Q1) Number of transactions follow that affect specific division within multiple-division company. For each transaction described, indicate whether transaction would increase (IN), decrease (D), have no effect (N) or have an indeterminate (I) effect on following measures: asset turnover, profit margin, ROI, and RI for the present fiscal year. Each transaction is independent:
a. Division prepares down inventory of obsolete finished goods. Journal entry is:
Cost of Goods Sold 80,000
Finished Goods Inventory 80,000
b. Special overseas order is accepted. Sales price for this order is well below sales price on normal business but is sufficient to cover all costs traceable to this order.
c. Piece of equipment is sold for $150,000. Equipment's original cost was $900,000. At the time of sale, book value of equipment is $180,000. Sale of equipment has no effect on product sales.
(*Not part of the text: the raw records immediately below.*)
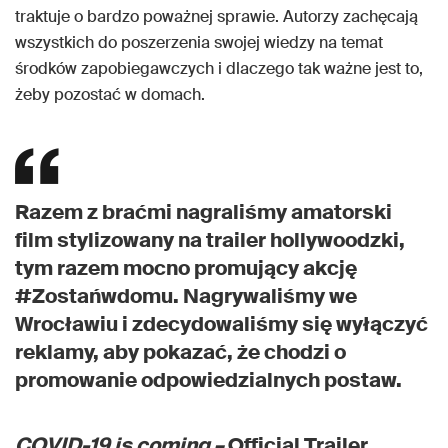
traktuje o bardzo poważnej sprawie. Autorzy zachęcają
wszystkich do poszerzenia swojej wiedzy na temat
środków zapobiegawczych i dlaczego tak ważne jest to,
żeby pozostać w domach.
Razem z braćmi nagraliśmy amatorski
film stylizowany na trailer hollywoodzki,
tym razem mocno promujący akcję
#Zostańwdomu. Nagrywaliśmy we
Wrocławiu i zdecydowaliśmy się wyłączyć
reklamy, aby pokazać, że chodzi o
promowanie odpowiedzialnych postaw.
COVID-19 is coming –
Official Trailer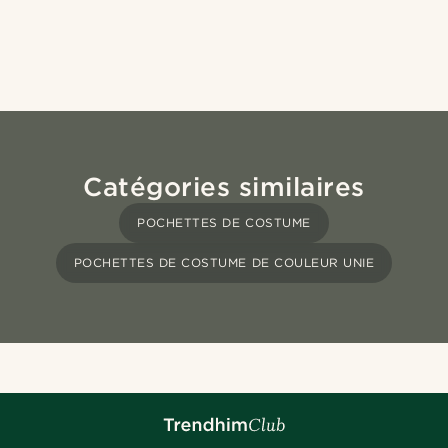
Catégories similaires
POCHETTES DE COSTUME
POCHETTES DE COSTUME DE COULEUR UNIE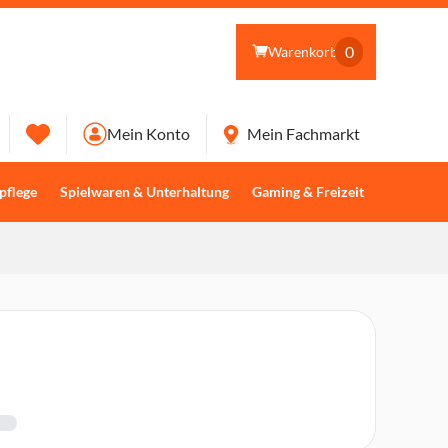
0
Warenkorb
Mein Konto
Mein Fachmarkt
pflege
Spielwaren & Unterhaltung
Gaming & Freizeit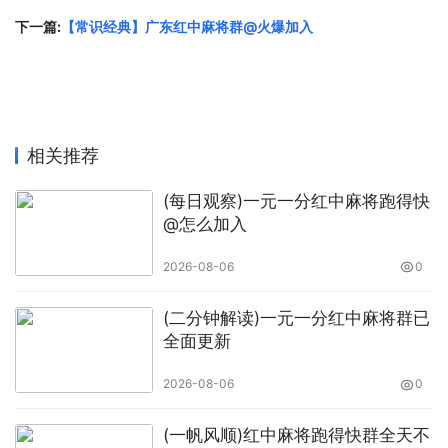
下一篇:
【常识经典】广东红中麻将群@火爆加入
相关推荐
(每日观察)一元一分红中麻将跑得快
@怎么加入
2026-08-06
0
(二分钟解读)一元一分红中麻将群已
全面更新
2026-08-06
0
(一帆风顺)红中麻将跑得快群全天不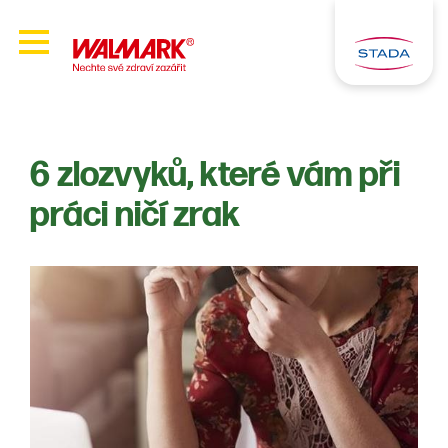
6 zlozvyků, které vám při
práci ničí zrak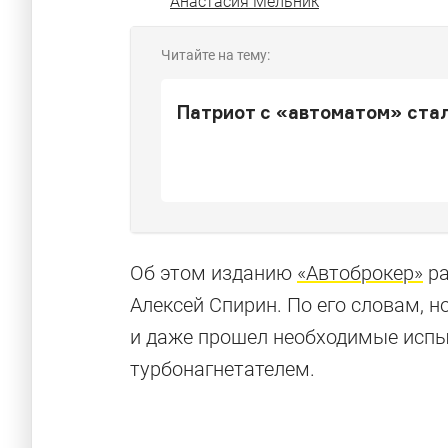
Анастасия Мельник
Читайте на тему:
Патриот с «автоматом» ста
Об этом изданию
«Автоброкер»
ра
Алексей Спирин. По его словам, 
и даже прошел необходимые испыт
турбонагнетателем.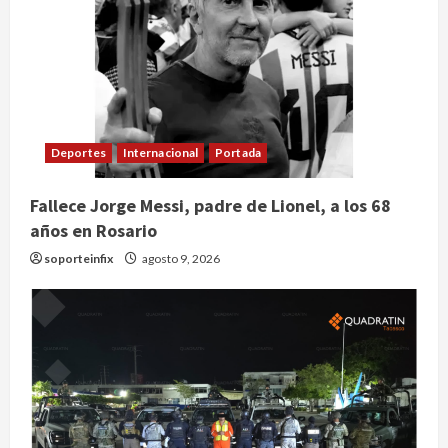
Deportes
Internacional
Portada
Fallece Jorge Messi, padre de Lionel, a los 68
años en Rosario
soporteinfix
agosto 9, 2026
d. Division fires its R 7 D manager. Manager will not be replaced during current fiscal year.
e. Company raises it target rate of return for this division from 10 to 12 percent.
f. At midyear, divisional manager decides to increase scheduled annual productions by 1,000 units. This decision has no effect on scheduled sales.
g. In the year, division manager spends additional $250,000 on advertising. Sales immediately increase thereafter.
h. Divisional manager replaced labor-intensive operation with machine technology. This action has no effect on sales, but total annual expenses of operation are expected to decline by 10 percent.